Ich wollte erfahrene und motivierte Segler und Gwenolé erfüllt diese Kriterien. Trotz seines jungen Alters und der Tatsache, dass er als einziges Crewmitglied noch keine Weltumrundung vorweisen kann, ist er schon sehr viel gesegelt, unter anderem an der Mini Transat, der AG2R und der Figaro. Zudem ist er, wie alle anderen übrigens auch, ein hervorragender Regatteur, hochmotiviert, hat das richtige Profil und somit auch seinen Platz an Bord.

„ Auf mich wirkt die Situation motivierend. Ich bin gerne der Zwerg. “

Sie sind gleichzeitig wie die Spindrift II im Stand-by-Modus für die Jules Verne Trophy. Wie fühlen Sie sich neben diesem Mega-Rennstall?

Unsere Strukturen lassen sich tatsächlich nicht miteinander vergleichen. Wir verfügen über ein deutlich kleineres Budget und auch über ein kleineres Team. Auf mich wirkt diese Situation aber motivierend. Ich bin gerne der Zwerg. Ich glaube nicht, dass ich mich wohl fühlen würde und mich genauso motivieren könnte, wenn ich eine grosse Gruppe mit grossen finanziellen Mitteln im Rücken hätte. IDEC ist ein KMU. Es unterstützt mich seit zehn Jahren so gut es kann und entscheidet bei jedem Projekt aufs Neue. Gemeinsam konnten wir schon viele Erfolge feiern. Ich habe Spindrift II gegenüber keine Komplexe. Unser Boot ist schnell, einfach, leicht zu bedienen und erreicht Durchschnittsgeschwindigkeiten von 40 Knoten. Wir haben durchaus Chancen.

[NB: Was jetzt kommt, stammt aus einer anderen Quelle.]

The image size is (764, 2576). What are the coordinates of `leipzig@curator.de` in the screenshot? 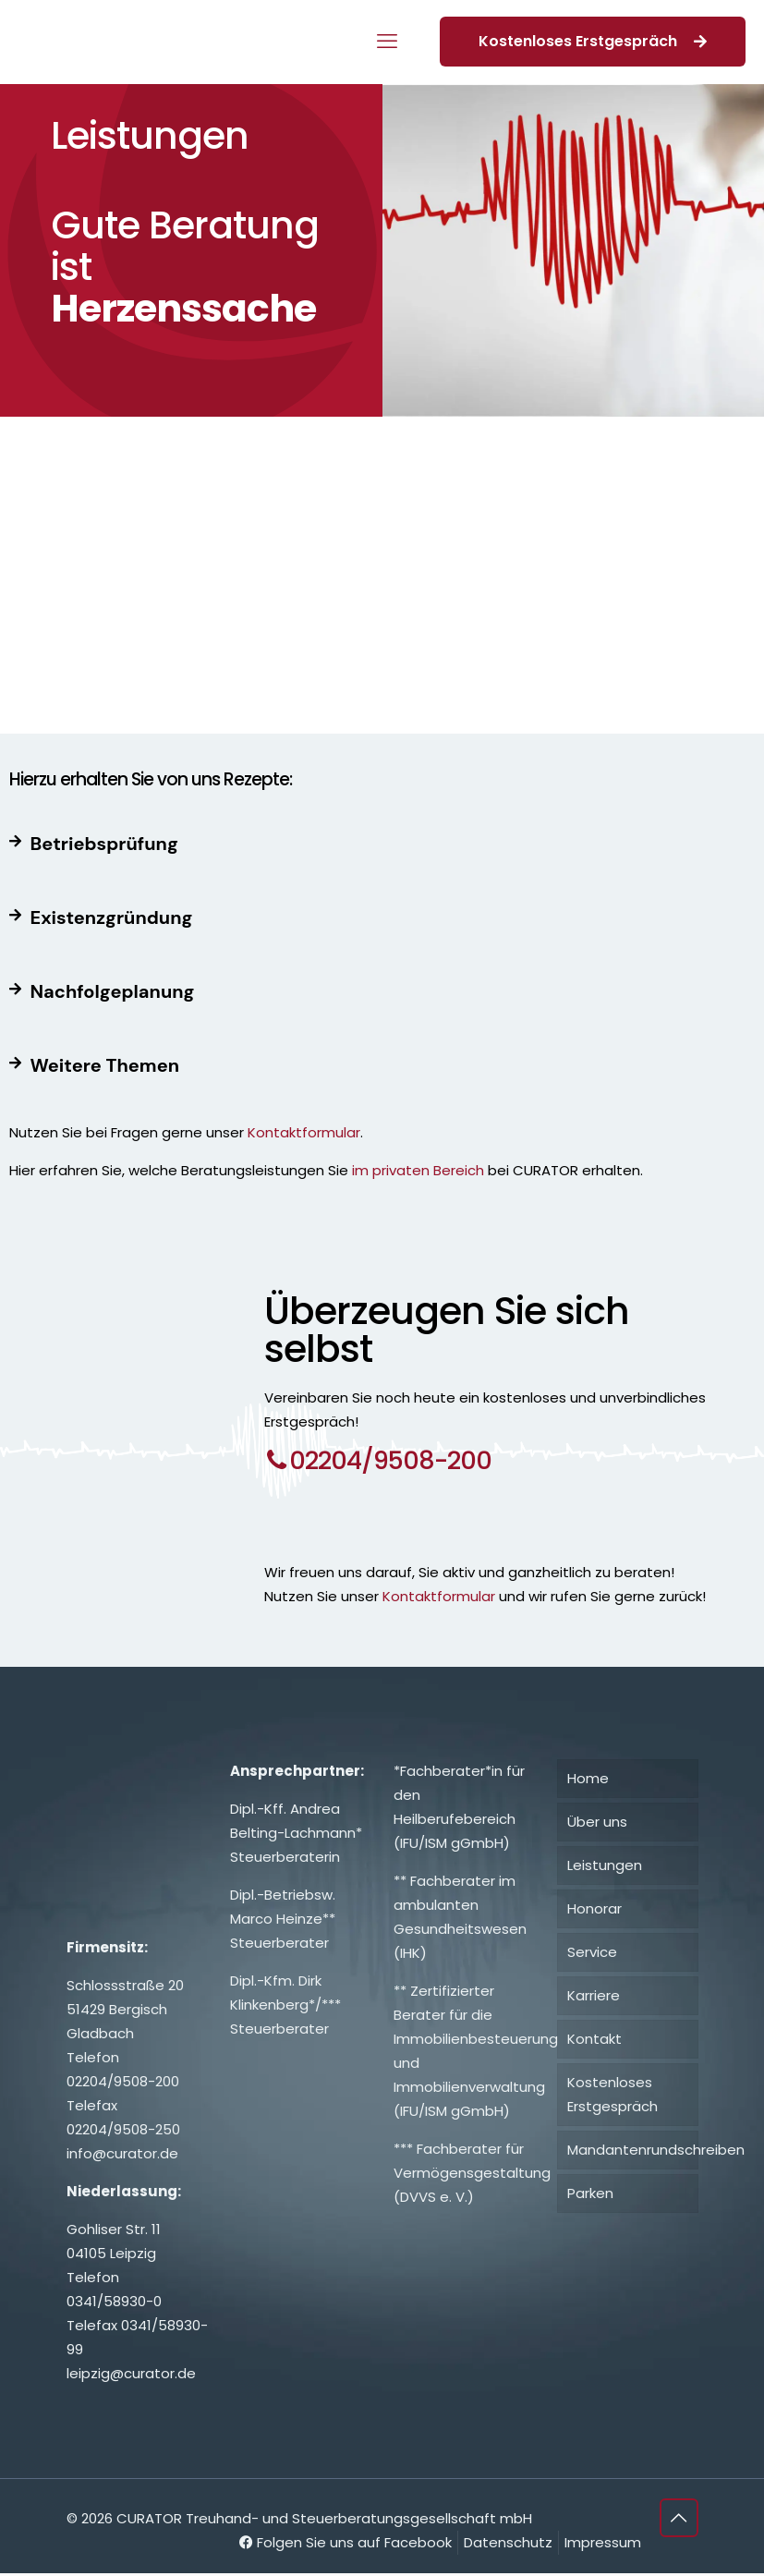 It's located at (131, 2376).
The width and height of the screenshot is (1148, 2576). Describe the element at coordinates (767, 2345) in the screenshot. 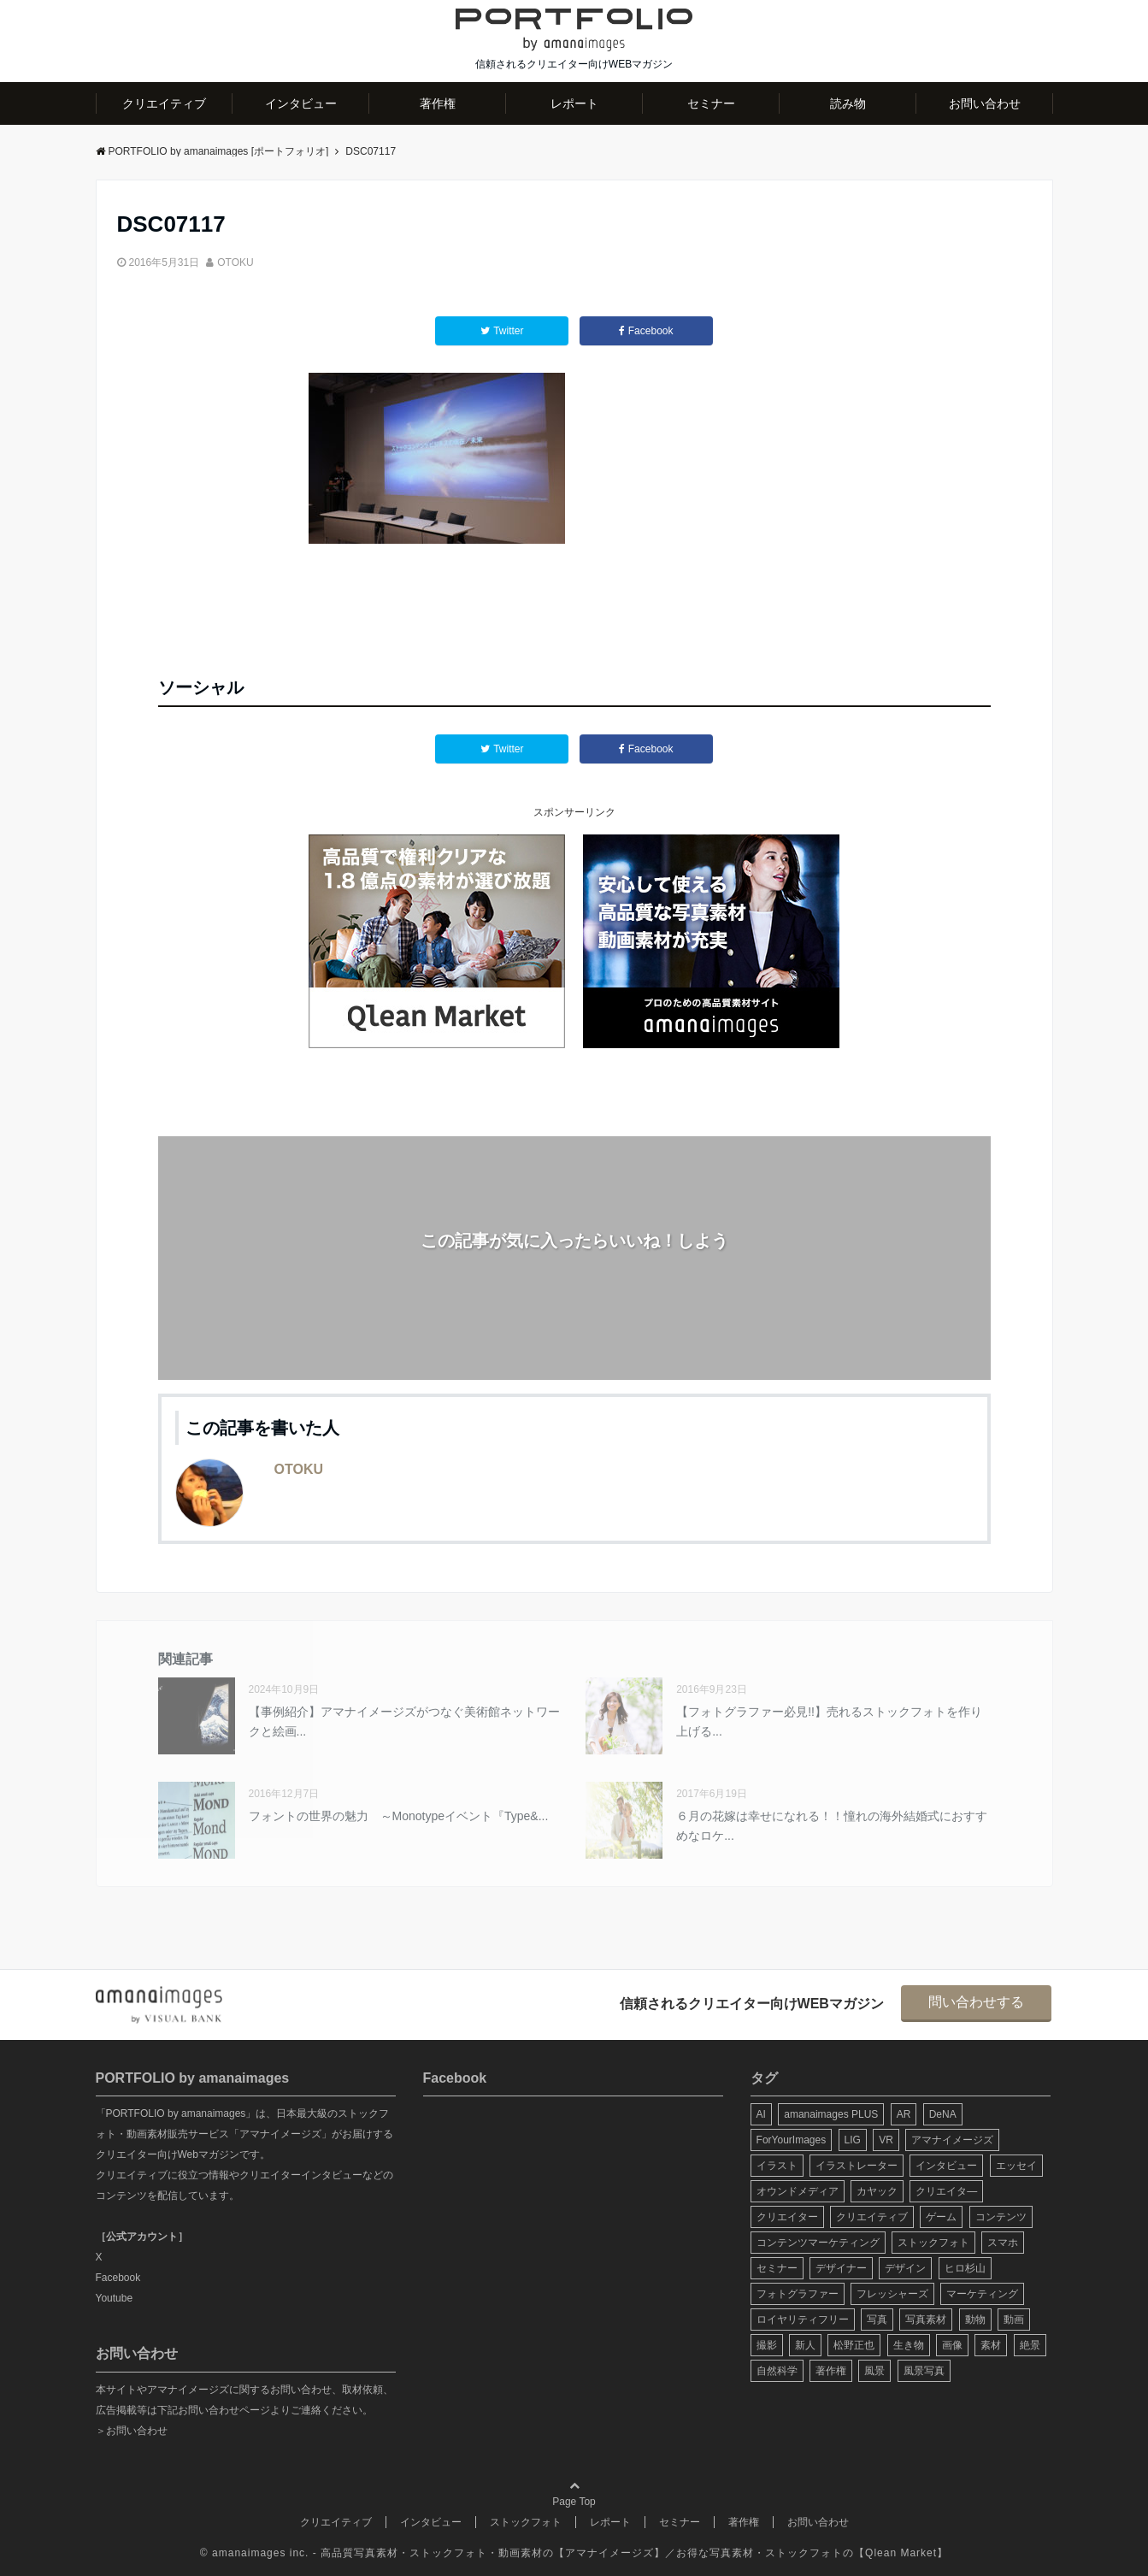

Da das Wetterfenster den Start bestimmt, ist es sehr gut möglich, dass Sie gleichzeitig aufbrechen. Würde diese Konfiguration an Ihrer Taktik etwas ändern? 

Nein, eigentlich nicht. Auf einem Mehrrümpfer kümmert man sich während des Rennens nicht um die Gegner. Es wird keine Raumdeckung betrieben, denn die Boote sind alle verschieden und je nach Bedingungen unterschiedlich schnell. Man muss in erster Linie versuchen, einen für das Boot optimalen Kurs zu finden und zu halten und sollte sich nicht von anderen Booten beeinflussen lassen.

Was halten Sie von der Ultime-Klasse und ihrer rasanten Entwicklung in den letzten Jahren?

Ich befürworte alles, was kleine Budgets begünstigt. Vor einigen Jahren wurde die frenetische Aufrüstung der ORMA-Jachten zwar gebremst, die Kosten sind aber nicht gesunken. Die MOD 70 hatten nicht den erhofften Erfolg und jetzt haben wir diese Ultime-Klasse, die langsam Struktur bekommt. Meine Vision der Chancengleichheit deckt sich also nicht mit der Realität. Aber die Ultime haben alle unterschiedliche Geschichten. Sie wechseln den Besitzer, werden neu konfiguriert und sind eigentlich gar nicht mal so teuer. Alles, was zählt, ist, dass die Boote segeln und sich packende Kämpfe liefern.

Es sieht ganz so aus, als ob die Ultime im Jahr 2019 eine Einhand-Weltumsegelungsregatta ab Brest planen. Werden Sie dabei sein?

Ich hatte 2017 im Kopf, was nicht in allzu ferner Zukunft liegt und ein Ziel sein könnte. 2019 wäre sowohl für mich als auch für meinen Sponsor zu weit entfernt. Wir planen nicht so langfristig. Ich kann mich deshalb nicht dazu äussern.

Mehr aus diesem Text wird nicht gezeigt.